Now, both ancient and modern spiritual science agree that there is a still more important difference between what we term earth, water, air and what we call fire or warmth. How do we get to know the earth element or solidity? We might try by touching it and experiencing its resistance. The same applies to water though it offers less resistance. Nevertheless we are aware of it as something external to ourselves, as a resistance. The same is true of air. We only get to know it externally in relation to ourselves. But this is not the case with warmth. Here we shall have to emphasize an aspect that is regarded as unimportant by the modern outlook, but we shall have to consider it if we wish to fathom the riddles of existence. We do, in fact, become aware of warmth without touching it externally. That is the important point. We become aware of warmth by touching an object that has been heated, in which case we become aware of it in the same way as we do the other elements, but we also feel the warmth within our own organism. That is why the ancient knowledge of the Hindus stressed that we only become aware of earth, water and air in the outer world. Warmth is the first element that can also be apprehended inwardly. Warmth, or fire, has a twofold nature—an external aspect, which we get to know outwardly, and an inner aspect, which we feel in our own condition of warmth. Actually, we feel our own inner warmth, we are hot or cold, and yet one is little inclined to concern oneself with what is gaseous, watery or solid in one's organism, that is, with what is air, water and earth in ourselves. We only begin to be aware of ourselves in the element of warmth. Ancient and modern spiritual science both proclaim fire or warmth to be the first stage at which matter becomes soul. Hence, we can speak in the full sense of the word of an outer fire, which we perceive as we do other elements, and of an inner soul fire within man.

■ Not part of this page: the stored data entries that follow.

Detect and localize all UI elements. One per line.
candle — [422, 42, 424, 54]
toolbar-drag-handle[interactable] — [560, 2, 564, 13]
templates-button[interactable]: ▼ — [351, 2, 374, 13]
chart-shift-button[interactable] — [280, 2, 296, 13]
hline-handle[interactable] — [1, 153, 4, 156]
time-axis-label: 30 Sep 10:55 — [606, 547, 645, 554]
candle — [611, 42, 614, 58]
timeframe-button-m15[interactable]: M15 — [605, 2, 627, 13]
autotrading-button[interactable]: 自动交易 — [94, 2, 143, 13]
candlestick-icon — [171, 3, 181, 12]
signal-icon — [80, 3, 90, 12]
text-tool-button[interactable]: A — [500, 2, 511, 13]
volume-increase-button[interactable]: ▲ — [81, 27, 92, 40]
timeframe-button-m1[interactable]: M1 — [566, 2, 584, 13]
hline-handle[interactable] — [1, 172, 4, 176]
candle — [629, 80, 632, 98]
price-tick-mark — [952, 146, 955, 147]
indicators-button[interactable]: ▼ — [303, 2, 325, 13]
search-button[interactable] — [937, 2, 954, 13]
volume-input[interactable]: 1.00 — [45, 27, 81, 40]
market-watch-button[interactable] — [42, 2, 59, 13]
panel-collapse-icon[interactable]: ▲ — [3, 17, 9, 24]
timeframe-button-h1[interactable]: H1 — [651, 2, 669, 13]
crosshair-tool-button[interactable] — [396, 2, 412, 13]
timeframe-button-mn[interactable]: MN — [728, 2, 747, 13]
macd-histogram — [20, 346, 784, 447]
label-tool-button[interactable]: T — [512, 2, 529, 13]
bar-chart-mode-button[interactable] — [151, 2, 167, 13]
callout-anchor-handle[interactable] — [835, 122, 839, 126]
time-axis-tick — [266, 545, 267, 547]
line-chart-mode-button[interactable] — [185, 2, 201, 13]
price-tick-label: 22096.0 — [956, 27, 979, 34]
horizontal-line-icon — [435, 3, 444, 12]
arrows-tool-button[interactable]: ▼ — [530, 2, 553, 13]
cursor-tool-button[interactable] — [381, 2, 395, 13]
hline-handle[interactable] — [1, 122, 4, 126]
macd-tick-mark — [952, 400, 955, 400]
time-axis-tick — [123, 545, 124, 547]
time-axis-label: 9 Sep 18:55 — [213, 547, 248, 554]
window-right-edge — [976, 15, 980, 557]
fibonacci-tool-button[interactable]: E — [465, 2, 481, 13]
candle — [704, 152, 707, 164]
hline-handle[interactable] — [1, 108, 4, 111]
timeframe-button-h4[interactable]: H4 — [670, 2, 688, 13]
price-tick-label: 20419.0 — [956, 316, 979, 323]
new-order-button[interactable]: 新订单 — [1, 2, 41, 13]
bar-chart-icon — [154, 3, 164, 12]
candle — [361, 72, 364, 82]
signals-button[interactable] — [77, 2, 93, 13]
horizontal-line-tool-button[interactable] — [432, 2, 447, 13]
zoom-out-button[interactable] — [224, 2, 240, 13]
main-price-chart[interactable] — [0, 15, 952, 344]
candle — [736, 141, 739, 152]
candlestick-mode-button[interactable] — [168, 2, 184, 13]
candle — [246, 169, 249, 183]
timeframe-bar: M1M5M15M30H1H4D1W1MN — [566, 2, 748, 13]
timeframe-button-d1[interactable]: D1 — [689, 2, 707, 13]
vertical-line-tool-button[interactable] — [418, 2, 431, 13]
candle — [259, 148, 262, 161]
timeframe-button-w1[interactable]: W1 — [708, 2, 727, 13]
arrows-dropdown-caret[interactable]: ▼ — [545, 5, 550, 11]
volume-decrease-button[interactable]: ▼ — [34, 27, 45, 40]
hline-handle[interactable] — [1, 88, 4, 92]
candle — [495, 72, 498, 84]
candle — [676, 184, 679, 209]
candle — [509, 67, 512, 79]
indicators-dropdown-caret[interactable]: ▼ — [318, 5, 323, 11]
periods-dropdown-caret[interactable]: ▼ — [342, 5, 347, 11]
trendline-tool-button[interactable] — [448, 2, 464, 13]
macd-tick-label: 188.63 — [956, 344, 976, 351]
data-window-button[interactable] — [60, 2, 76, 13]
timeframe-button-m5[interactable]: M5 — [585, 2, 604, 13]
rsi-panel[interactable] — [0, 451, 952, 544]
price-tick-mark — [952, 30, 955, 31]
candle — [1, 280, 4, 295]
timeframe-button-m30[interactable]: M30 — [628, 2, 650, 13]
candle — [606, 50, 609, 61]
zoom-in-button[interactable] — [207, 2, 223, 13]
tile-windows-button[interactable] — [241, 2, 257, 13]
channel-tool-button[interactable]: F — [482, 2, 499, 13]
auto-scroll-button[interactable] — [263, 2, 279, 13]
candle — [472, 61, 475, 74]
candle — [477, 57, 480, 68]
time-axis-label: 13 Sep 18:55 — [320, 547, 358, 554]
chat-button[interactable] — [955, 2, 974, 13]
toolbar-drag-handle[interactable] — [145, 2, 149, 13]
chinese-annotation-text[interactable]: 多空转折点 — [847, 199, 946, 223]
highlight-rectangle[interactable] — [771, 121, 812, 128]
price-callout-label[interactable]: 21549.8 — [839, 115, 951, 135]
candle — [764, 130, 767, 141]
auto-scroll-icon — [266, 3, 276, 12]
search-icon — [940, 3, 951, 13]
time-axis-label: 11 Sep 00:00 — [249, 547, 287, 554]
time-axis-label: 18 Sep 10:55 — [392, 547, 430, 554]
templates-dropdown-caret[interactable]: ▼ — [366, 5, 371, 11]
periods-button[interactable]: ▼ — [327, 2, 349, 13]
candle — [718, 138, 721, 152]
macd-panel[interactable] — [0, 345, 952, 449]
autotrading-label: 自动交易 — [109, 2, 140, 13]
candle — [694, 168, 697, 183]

That is why, in spiritual science, fire always built a bridge between the outer material world, and the inner soul world that can be perceived only inwardly. Fire or warmth was central to all observation of nature; it was the gateway by means of which one penetrated from the outer to the inner. It is truly like a door in front of which one can stand. One can behold it from outside, one can open it, and one can behold it from within. That is the true place of fire among natural phenomena.

Let us now consider an elementary lesson in primal human wisdom. The teacher in the past would ask that an object being consumed by fire be observed and would then point out that two things were to be seen. In olden times one was called, “smoke” (the term still applies today), and the other was called, “light.” The spiritual scientist saw fire as placed between light and smoke, and the teacher would say that both are born out of the flame.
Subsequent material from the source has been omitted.